2022 Computer Vision Architecture Overview

Goals

PS: The goals stated here are for the 2021-2022 season. The competition for this season has concluded, however, we will retain this architecture and the future competition goal may be similar to this one.

If you’re unfamiliar with the competition we’re participating in, here ’s a summary of the competition CONOPS (Concept of Operations, basically the rules/goals).

With respect to the CONOPS, the Computer Vision subteam at WARG was responsible for completing a few main tasks:

  • Identifying humans from the air from within a video stream

  • Identifying a 'package' from the air from within a video stream

  • Geolocating

  • Scanning QR codes (this is for scanning the 'package')

  • Streaming and displaying geolocation data on ground station

To do so, the CV system is segmented into a list of modules, each of which assists in accomplishing one of the above tasks.


The Modules

it may be useful to follow along exploring our CV repository as you read this guide (https://github.com/UWARG/computer-vision-python ).

DeckLinkSRC

Video data for the CV system originates from a GoPro mounted on the plane. The GoPro then uses a Blacksheep video transmitter to send live-stream data to the ground. The receiver is then attached to a video card on the CV computer, known as the DeckLink, which interprets and processes video input. The DeckLinkSRC program was designed to extract video data from this card and attach it to the CV program’s data pipelines.
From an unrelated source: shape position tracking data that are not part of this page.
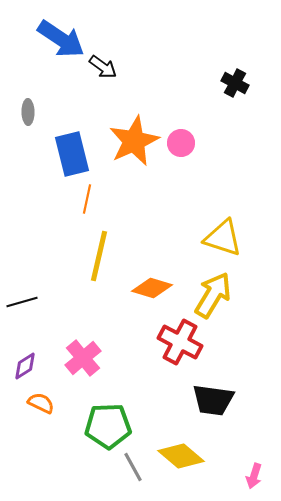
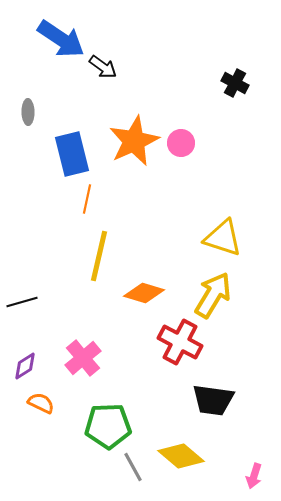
orange diamond: moved 8 px left, 5 px down
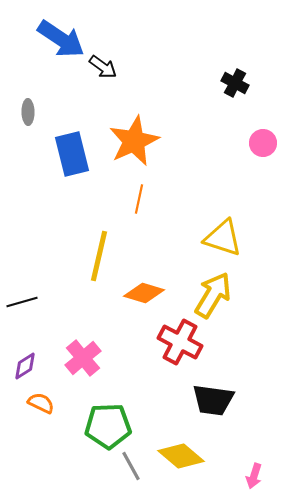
pink circle: moved 82 px right
orange line: moved 52 px right
gray line: moved 2 px left, 1 px up
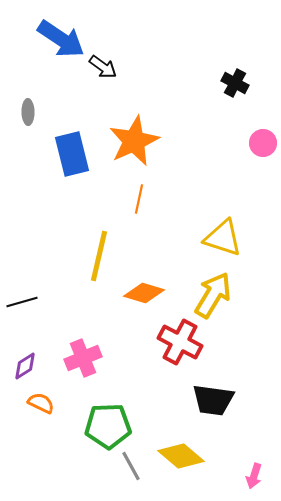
pink cross: rotated 18 degrees clockwise
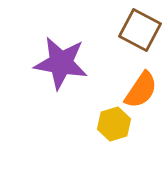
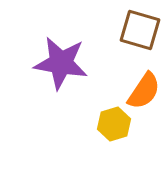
brown square: rotated 12 degrees counterclockwise
orange semicircle: moved 3 px right, 1 px down
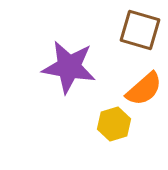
purple star: moved 8 px right, 4 px down
orange semicircle: moved 2 px up; rotated 15 degrees clockwise
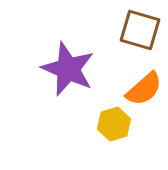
purple star: moved 1 px left, 2 px down; rotated 14 degrees clockwise
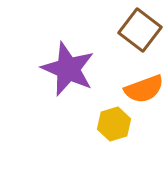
brown square: rotated 21 degrees clockwise
orange semicircle: rotated 21 degrees clockwise
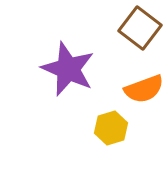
brown square: moved 2 px up
yellow hexagon: moved 3 px left, 4 px down
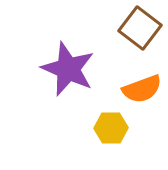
orange semicircle: moved 2 px left
yellow hexagon: rotated 16 degrees clockwise
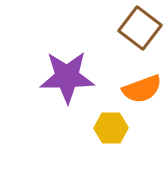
purple star: moved 1 px left, 8 px down; rotated 24 degrees counterclockwise
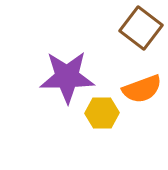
brown square: moved 1 px right
yellow hexagon: moved 9 px left, 15 px up
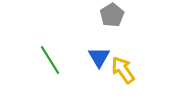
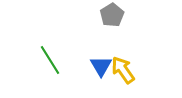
blue triangle: moved 2 px right, 9 px down
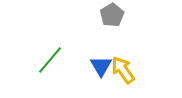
green line: rotated 72 degrees clockwise
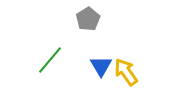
gray pentagon: moved 24 px left, 4 px down
yellow arrow: moved 3 px right, 2 px down
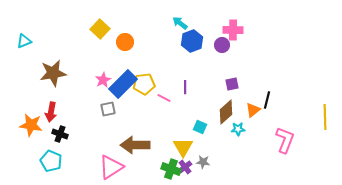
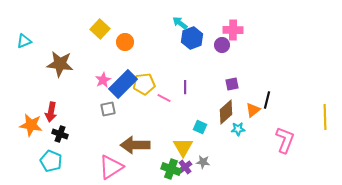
blue hexagon: moved 3 px up
brown star: moved 7 px right, 9 px up; rotated 16 degrees clockwise
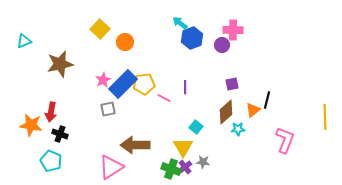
brown star: rotated 20 degrees counterclockwise
cyan square: moved 4 px left; rotated 16 degrees clockwise
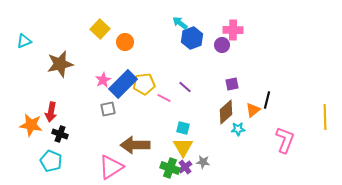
purple line: rotated 48 degrees counterclockwise
cyan square: moved 13 px left, 1 px down; rotated 24 degrees counterclockwise
green cross: moved 1 px left, 1 px up
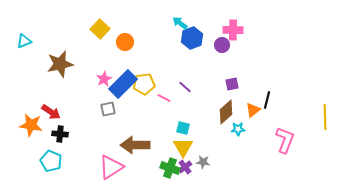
pink star: moved 1 px right, 1 px up
red arrow: rotated 66 degrees counterclockwise
black cross: rotated 14 degrees counterclockwise
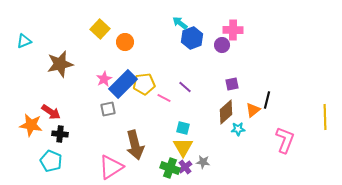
brown arrow: rotated 104 degrees counterclockwise
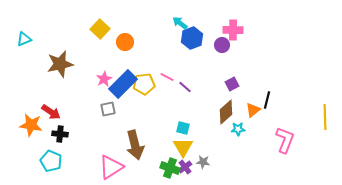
cyan triangle: moved 2 px up
purple square: rotated 16 degrees counterclockwise
pink line: moved 3 px right, 21 px up
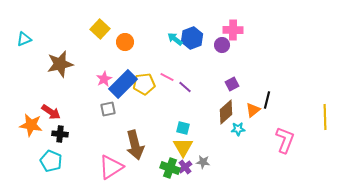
cyan arrow: moved 5 px left, 16 px down
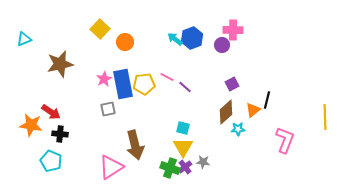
blue rectangle: rotated 56 degrees counterclockwise
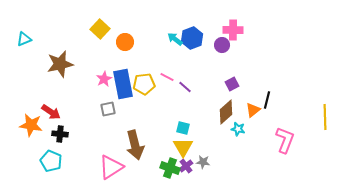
cyan star: rotated 16 degrees clockwise
purple cross: moved 1 px right, 1 px up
However, this implementation has since changed, and the module now simply reads from an OBS stream which pulls data directly from the DeckLink. This module is also responsible for handling the life cycle of the video stream, including saving it for future training and closing the stream when prompted.

Command

The command module serves as the communication interface between the firmware and CV systems. It includes two major components: the POGI (Plane Out, Ground In) system, responsible for transferring telemetry data from the Xbee (firmware RF receiver) to the CV system, and the PIGO (Plane In, Ground Out) system, responsible for transferring CV data about pylon or box locations to the firmware autopilot. Data is transferred via two shared JSON files that are used by both the CV and firmware systems.

Target Acquisition

This module hosts and runs the YOLOV5 object detection neural network which detects humans within a video frame. Object detection involves creating a so-called “bounding box” within an image that identifies the rough location of a target object within an image. The bounding box includes data about its height, width, and x-y coordinates of its top-right corner. Note that the coordinate system of an image is such that the origin is at the top left, and the bottom right is defined by (+IMAGE_WIDTH, +IMAGE_HEIGHT). For 2022, we’ve additionally implemented deepSORT, a tracking algorithim that utilizes YOLOv5 to track humans within a given video.

Geolocation

The geolocation module implements a complex mathematical algorithm designed to correlate data about bounding boxes detected within an image to actual coordinates on the ground, based on telemetry data such as altitude, GPS coordinates of the plane, and camera gimbal. The algorithm itself is a bit too involved to cover here. You may refer to the following link if you’re interested in learning more about the math behind it: https://docs.google.com/document/d/1VKYIrmWJYfpLPCAjQPiH1J5fnQPtNcjEC2NE5Eg4QxU/edit .

QR Scanner

The QR scanner module uses OpenCV and the PyZbar library to detect QR codes within a video frame, decode those QRs, and display the decoded information using a bounding box for the pilot to see.

Timestamp

The timestamp module simply attaches time stamps to pieces of data as they are queued into the data pipelines (more on that below), to help with tasks such as matching image data with telemetry data.

MergeImageWithTelemetry

Merges image pipeline with telemetry pipeline by finding telemetry data with the closest timestamp to the image data(which also has a timestamp). The module then associates them and outputs a MergedData object.

 

You will probably notice other modules with the computer-vision-python repo. These modules e.g searchExplosive were used in either the 2021 or 2022 USC comp and are not currently relevant to the summer 2022 program


Main Program & Multiprocessing

 

The CV architecture is very object-oriented. The modules that are discussed above are all instantiated as objects within the main program (located in the root directory).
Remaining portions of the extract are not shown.